Agent-Fence: Mapping Security Vulnerabilities Across Deep Research Agents

Large language models are increasingly deployed as *deep agents* that plan, maintain persistent state, and invoke external tools, shifting safety failures from unsafe text to unsafe *trajectories*. We introduce **AgentFence**, an architecture-centric security evaluation that defines 14 trust-boundary attack classes spanning planning, memory, retrieval, tool use, and delegation, and detects failures via *trace-auditable conversation breaks* (unauthorized or unsafe tool use, wrong-principal actions, state/objective integrity violations, and attack-linked deviations).
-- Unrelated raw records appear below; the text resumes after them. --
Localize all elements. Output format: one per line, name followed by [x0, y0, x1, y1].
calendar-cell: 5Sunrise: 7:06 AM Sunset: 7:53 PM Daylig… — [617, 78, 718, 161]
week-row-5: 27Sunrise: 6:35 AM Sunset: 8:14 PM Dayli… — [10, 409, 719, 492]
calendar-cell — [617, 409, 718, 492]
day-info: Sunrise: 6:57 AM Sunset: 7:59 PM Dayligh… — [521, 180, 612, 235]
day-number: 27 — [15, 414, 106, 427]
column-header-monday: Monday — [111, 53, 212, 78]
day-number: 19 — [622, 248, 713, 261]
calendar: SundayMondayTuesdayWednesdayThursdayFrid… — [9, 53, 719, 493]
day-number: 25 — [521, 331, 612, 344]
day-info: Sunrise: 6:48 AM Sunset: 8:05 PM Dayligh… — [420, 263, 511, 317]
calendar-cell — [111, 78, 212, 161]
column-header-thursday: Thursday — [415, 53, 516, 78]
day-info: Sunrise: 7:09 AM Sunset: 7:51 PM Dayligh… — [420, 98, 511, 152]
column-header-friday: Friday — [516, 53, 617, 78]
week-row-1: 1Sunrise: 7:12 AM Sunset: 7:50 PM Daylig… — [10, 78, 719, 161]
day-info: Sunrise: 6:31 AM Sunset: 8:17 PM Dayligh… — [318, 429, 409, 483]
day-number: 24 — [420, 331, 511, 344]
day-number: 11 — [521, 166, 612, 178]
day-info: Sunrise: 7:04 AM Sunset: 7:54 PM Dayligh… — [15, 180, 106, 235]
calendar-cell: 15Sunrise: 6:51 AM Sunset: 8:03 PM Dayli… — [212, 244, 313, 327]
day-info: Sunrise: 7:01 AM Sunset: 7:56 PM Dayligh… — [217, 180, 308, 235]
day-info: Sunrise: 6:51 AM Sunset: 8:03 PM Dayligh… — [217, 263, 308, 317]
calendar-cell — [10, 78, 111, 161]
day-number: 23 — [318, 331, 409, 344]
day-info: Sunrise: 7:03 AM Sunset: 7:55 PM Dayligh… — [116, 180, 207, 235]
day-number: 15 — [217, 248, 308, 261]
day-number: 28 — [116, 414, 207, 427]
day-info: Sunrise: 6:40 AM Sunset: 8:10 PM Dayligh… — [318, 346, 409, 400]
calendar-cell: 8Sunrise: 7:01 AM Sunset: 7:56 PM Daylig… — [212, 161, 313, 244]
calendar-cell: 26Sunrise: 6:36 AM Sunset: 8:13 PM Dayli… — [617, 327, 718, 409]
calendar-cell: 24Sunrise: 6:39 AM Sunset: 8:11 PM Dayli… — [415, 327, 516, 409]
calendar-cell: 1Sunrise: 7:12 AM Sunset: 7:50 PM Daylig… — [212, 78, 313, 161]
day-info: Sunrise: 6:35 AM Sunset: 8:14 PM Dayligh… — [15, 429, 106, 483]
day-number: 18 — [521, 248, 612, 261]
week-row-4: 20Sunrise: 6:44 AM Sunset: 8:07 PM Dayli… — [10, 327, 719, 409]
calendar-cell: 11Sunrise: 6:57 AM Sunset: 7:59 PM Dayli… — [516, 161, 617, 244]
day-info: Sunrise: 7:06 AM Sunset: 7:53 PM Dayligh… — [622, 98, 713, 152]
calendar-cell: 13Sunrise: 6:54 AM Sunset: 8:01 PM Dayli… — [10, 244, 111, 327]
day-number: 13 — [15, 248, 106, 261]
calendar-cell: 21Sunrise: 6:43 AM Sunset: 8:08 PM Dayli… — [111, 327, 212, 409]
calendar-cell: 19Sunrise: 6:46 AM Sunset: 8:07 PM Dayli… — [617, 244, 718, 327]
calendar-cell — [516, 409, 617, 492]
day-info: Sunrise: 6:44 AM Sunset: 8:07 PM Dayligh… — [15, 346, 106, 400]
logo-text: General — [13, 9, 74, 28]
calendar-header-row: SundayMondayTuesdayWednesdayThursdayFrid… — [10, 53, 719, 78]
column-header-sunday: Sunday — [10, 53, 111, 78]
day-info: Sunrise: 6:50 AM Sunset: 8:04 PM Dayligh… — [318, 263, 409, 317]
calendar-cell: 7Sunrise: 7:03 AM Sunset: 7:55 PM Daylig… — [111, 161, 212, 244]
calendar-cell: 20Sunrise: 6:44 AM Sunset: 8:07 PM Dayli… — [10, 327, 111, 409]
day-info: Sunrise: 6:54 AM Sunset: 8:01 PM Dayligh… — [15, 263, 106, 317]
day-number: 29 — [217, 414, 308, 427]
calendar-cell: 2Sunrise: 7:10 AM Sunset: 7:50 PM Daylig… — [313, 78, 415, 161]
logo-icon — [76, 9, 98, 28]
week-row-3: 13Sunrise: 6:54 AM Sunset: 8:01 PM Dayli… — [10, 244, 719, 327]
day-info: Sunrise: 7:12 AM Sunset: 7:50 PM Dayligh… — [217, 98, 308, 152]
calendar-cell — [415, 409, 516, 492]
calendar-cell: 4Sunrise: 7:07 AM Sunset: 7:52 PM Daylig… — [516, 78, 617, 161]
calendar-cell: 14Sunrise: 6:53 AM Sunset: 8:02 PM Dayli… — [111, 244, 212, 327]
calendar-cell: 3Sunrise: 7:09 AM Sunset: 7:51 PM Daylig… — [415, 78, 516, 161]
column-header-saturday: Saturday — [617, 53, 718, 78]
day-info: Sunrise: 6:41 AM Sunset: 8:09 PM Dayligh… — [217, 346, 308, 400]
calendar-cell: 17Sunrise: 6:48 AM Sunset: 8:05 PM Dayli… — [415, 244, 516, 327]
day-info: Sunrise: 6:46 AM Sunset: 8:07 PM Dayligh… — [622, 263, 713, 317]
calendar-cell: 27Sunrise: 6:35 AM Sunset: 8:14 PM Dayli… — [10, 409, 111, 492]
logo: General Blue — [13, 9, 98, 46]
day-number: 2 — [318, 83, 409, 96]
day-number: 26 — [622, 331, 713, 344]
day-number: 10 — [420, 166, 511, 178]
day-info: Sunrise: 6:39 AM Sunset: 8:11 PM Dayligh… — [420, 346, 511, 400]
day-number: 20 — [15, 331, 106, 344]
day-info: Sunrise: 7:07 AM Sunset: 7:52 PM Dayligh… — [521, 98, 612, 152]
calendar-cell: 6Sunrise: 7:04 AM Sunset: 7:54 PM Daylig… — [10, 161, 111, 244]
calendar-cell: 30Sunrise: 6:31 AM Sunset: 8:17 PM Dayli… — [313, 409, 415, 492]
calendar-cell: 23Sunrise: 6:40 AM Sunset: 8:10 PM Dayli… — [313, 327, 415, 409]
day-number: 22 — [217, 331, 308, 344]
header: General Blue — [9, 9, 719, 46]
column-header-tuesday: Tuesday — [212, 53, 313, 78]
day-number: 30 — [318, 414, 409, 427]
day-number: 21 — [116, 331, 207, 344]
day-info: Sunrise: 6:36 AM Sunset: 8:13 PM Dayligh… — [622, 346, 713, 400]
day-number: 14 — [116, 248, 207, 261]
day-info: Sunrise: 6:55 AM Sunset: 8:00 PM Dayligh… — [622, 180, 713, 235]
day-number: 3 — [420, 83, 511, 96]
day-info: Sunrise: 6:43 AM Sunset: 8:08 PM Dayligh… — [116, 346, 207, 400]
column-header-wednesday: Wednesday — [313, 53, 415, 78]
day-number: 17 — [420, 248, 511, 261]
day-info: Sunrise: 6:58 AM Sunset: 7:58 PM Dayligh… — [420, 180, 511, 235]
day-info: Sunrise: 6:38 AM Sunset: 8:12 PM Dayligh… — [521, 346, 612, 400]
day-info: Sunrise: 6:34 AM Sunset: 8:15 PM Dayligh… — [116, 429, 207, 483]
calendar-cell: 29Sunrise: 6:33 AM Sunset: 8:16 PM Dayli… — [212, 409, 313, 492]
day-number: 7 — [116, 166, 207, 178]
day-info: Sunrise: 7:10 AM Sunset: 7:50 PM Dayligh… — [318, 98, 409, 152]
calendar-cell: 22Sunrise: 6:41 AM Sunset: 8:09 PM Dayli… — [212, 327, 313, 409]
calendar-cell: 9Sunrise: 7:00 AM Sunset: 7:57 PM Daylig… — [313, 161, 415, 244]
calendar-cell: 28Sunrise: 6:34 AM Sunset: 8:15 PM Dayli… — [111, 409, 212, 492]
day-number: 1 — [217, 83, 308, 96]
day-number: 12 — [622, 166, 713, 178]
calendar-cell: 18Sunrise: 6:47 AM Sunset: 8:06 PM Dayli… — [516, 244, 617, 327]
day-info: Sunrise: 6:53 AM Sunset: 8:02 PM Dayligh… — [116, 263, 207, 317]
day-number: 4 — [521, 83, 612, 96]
Holding the base model fixed, we evaluate eight agent archetypes under persistent multi-turn interaction and observe substantial architectural variation in mean security break rate (MSBR), ranging from $0.29 \pm 0.04$ (LangGraph) to $0.51 \pm 0.07$ (AutoGPT). The highest-risk classes are operational: Denial-of-Wallet ($0.62 \pm 0.08$), Authorization Confusion ($0.54 \pm 0.10$), Retrieval Poisoning ($0.47 \pm 0.09$), and Planning Manipulation ($0.44 \pm 0.11$), while prompt-centric classes remain below $0.20$ under standard settings. Breaks are dominated by boundary violations (SIV 31%, WPA 27%, UTI+UTA 24%, ATD 18%), and authorization confusion correlates with objective and tool hijacking ($ρ\approx 0.63$ and $ρ\approx 0.58$). AgentFence reframes agent security around what matters operationally: whether an agent stays within its goal and authority envelope over time.

翻译：大型语言模型正越来越多地被部署为能够规划、维持持久状态并调用外部工具的*深度智能体*，这使得安全失效从非安全文本转向非安全*轨迹*。我们提出**AgentFence**，一种以架构为中心的安全评估框架，其定义了涵盖规划、记忆、检索、工具使用和委托的14种信任边界攻击类别，并通过*轨迹可审计的对话中断*（未经授权或不安全的工具使用、错误主体的操作、状态/目标完整性破坏以及与攻击相关的行为偏差）来检测失效。在保持基础模型固定的条件下，我们对八种智能体架构原型在持久多轮交互下进行评估，观察到平均安全中断率（MSBR）存在显著的架构间差异，范围从 $0.29 \pm 0.04$（LangGraph）到 $0.51 \pm 0.07$（AutoGPT）。风险最高的类别是操作性的：拒绝钱包攻击（$0.62 \pm 0.08$）、授权混淆（$0.54 \pm 0.10$）、检索污染（$0.47 \pm 0.09$）和规划操纵（$0.44 \pm 0.11$），而提示词中心类别的风险在标准设置下则低于 $0.20$。安全中断主要由边界违反主导（状态完整性违反 31%、错误主体操作 27%、未授权工具调用/使用 24%、攻击触发偏差 18%），且授权混淆与目标劫持和工具劫持相关（$ρ\approx 0.63$ 和 $ρ\approx 0.58$）。AgentFence 将智能体安全重新聚焦于操作上至关重要的方面：智能体是否能在其目标和权限范围内持续运行。